Getting Down to Basics

While it is true that planned giving is complicated, having a basic understanding of how a planned gift works can make the planned giving process smoother. In comparison to other planned gift vehicles i.e. donor-advised funds, split-interest gifts like charitable remainder trusts (CRTs) are more complicated. As such, the results can be disastrous if set up incorrectly. Before setting up a CRT, it is important that you understand the basic concept of this type of planned gift.

Generally, there are four primary parts to a charitable remainder trust. While that may not seem like much, these parts cover the lifespan of a CRT. With this in mind, here are the parts of a CRT:

  1. Funding

  2. Receiving Income

  3. At Death

  4. Supporting Charity


First, cash or non-cash assets are transferred into the trust. Doing this, removes the assets from your estate.

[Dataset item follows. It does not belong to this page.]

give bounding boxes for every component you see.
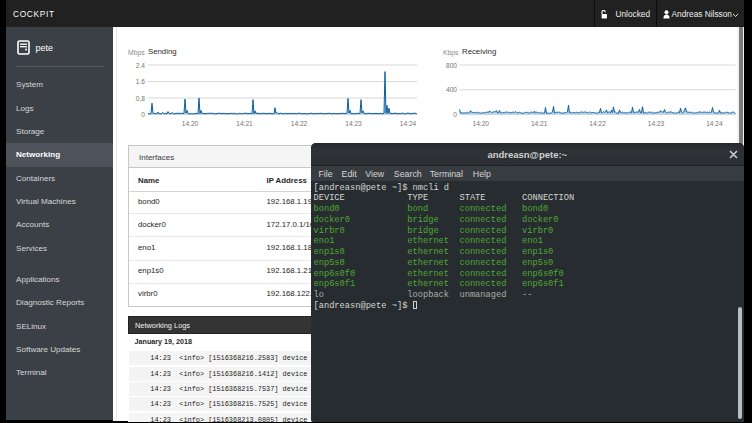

As it is a charitable trust, you may receive a partial tax deduction for the assets put in the trust. Following this, the assets are invested. Depending on how the trust is setup, you may be able to choose how the assets are invested and who will manage the investment.

2. Receiving Income

Depending on your needs, a charitable remainder trust can disburse income on a quarterly, semiannual, and annual basis. Keep in mind that how income is defined in the trust agreement impacts the disbursements to you. For example, with a Net-Income Charitable Remainder Trust or NI-CRT, there are 3 different ways to define income. Each of these impact the income you receive from the CRT.

3. At Death

One of the benefits of a charitable remainder trust is its ability to disburse income to the donor or another beneficiary, for their lifetime. While a charitable remainder trust can be setup to disburse income for a set number of years, donors usually choose the lifetime income option.

When you pass away, the remainder in the trust is disbursed to the charitable beneficiary. Simply put, a charitable beneficiary is a qualified public charity. It is important to note that the charitable beneficiary is almost always irrevocable, meaning once the ink is dry, it is almost impossible to change outside of a courtroom.

4. Supporting Charity

As a result, charitable remainder trusts at Legacy have the family foundation, or donor-advised fund as the charitable beneficiary. This allows you to give grants to the qualified charitable causes and organizations that you already love and support. Using your family foundation as the charitable beneficiary gives you the flexibility to: Add charities and causes that you grow to love over your lifetime Make changes if charities that you previously supported make organizational or mission changes that no longer align with your personal values

All Things Considered

All things considered, when understood and set up correctly, a charitable remainder trust can be a blessing to you and those charities that you support. Understanding how complicated planned gifts work will help you decide which planned gift vehicle is right for you.